Asthmatic Infanthood – How To Make A Difference? – Part III



Modifying Physical Activity For Matching Present Asthma Status

Physical activities that have greater intensity and continual extended spans of sprinting, basketball and soccer – tend to elicit asthma symptoms or attacks. Though, Olympic medal winners having significant asthma conditions are shining examples that such activities could be carried out when the asthma symptoms are properly managed.

Actions to be taken into consideration

  • Including ample warming up and cooling down sessions that aid in averting or assuaging occurrences of exercise-provoked asthma.
  • Checking with the student’s asthma management plan, parent or the guardian or the health care provider regarding the kind and the length of any restrictions. Assessing the student and school resources in order to verify in what manner the student could more ably partake in all activities.
  • Keeping in mind the crucial pointer that those symptomatic or just had recovery from a past asthma episode are more prone to ailing from further asthma-related problems. Hence, additional care needs to be taken. Being vigilant regarding the asthma signs, and checking the child’s peak flow in case of usage of the peak flow meter. Reviewing the child’s asthma management plan in case of any queries.
  • Asthma ChildrenMonitoring the surroundings for any symptom-elicitors like allergens, irritants, for instance, a newly cut field or redone gym flooring. In case there is presence of allergen or irritants, a transitory switch of site could be considered.
  • Making needed change in the exercise patterns for getting apposite levels of involvement. For instance, in case a sprint is planned, the child could walk the entire distance, or running parts of it or altering sprinting and walking.
  • Keeping the child engaged when any provisional but major change is needed. Asking the child to be the score maintainer or timer or equipment caretaker till the time the child could go back to fully participating in all activities. It is always better to partake at any level of activity rather than be left out or lag behind.
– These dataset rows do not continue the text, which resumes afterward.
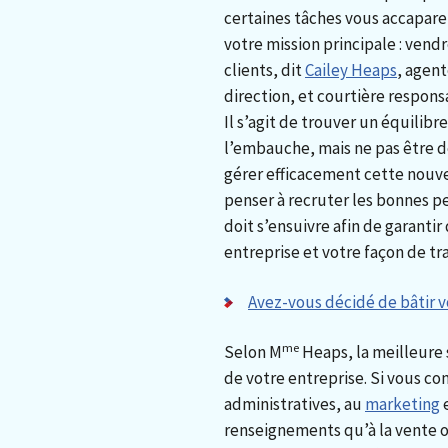
certaines tâches vous accapar
votre mission principale : vendr
clients, dit
Cailey Heaps
, agent
direction, et courtière respons
Il s’agit de trouver un équilibre
l’embauche, mais ne pas être d
gérer efficacement cette nouve
penser à recruter les bonnes pe
doit s’ensuivre afin de garanti
entreprise et votre façon de trav
Avez-vous décidé de bâtir 
me
Selon M
Heaps, la meilleure 
de votre entreprise. Si vous c
administratives, au
marketing
e
renseignements qu’à la vente ou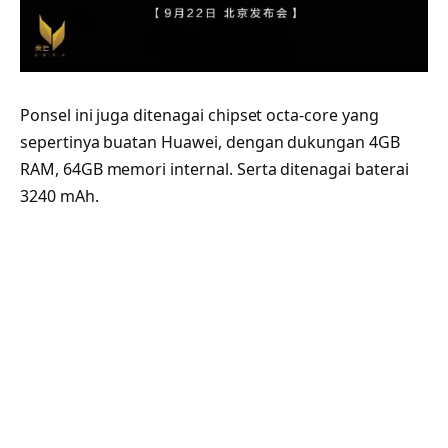
Ponsel ini juga ditenagai chipset octa-core yang
sepertinya buatan Huawei, dengan dukungan 4GB
RAM, 64GB memori internal. Serta ditenagai baterai
3240 mAh.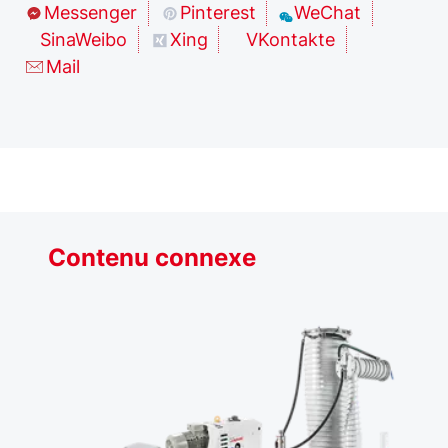
Messenger
Pinterest
WeChat
SinaWeibo
Xing
VKontakte
Mail
Contenu connexe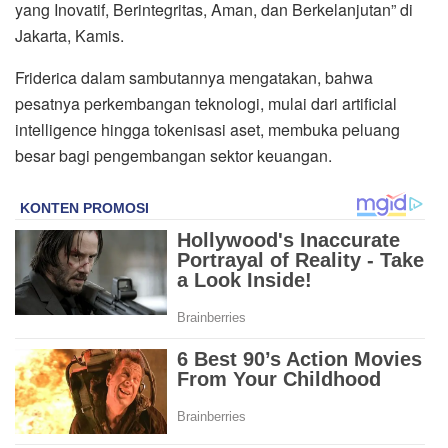
yang Inovatif, Berintegritas, Aman, dan Berkelanjutan” di
Jakarta, Kamis.
Friderica dalam sambutannya mengatakan, bahwa
pesatnya perkembangan teknologi, mulai dari artificial
intelligence hingga tokenisasi aset, membuka peluang
besar bagi pengembangan sektor keuangan.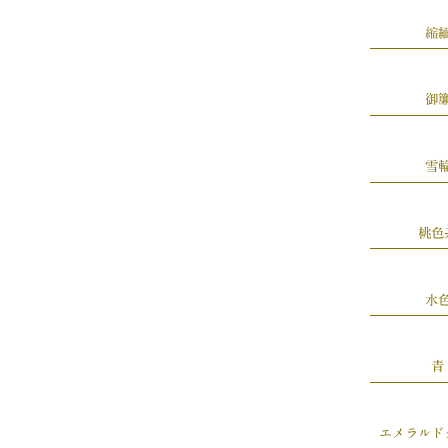
縮
御
雪
桃色
水
青
エメラルド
Situations When Prompt Actions Are Required

  • Halting the child’s present activity in case of coughing, wheezing, breathing distress, chest constriction or other symptoms like low levels of peak flow readings. These signs might last from periods of many minutes lasting to an hour’s time.
  • Seeking prompt emergency assistance in case of:
    • Non-improvement of condition.
    • Presence of any kind of symptoms that are part of the student’s asthma management plan being listed as emergency indicators.
    • Calling for 911 assistance in case of any of the below-stated signs surfacing like
      • The child is hunching over, shoulders raised and strain experienced during breathing.
      • Experiencing trouble when attempting to complete sentences without stopping for breath.
      • Bluish tinge in the lips or finger nails.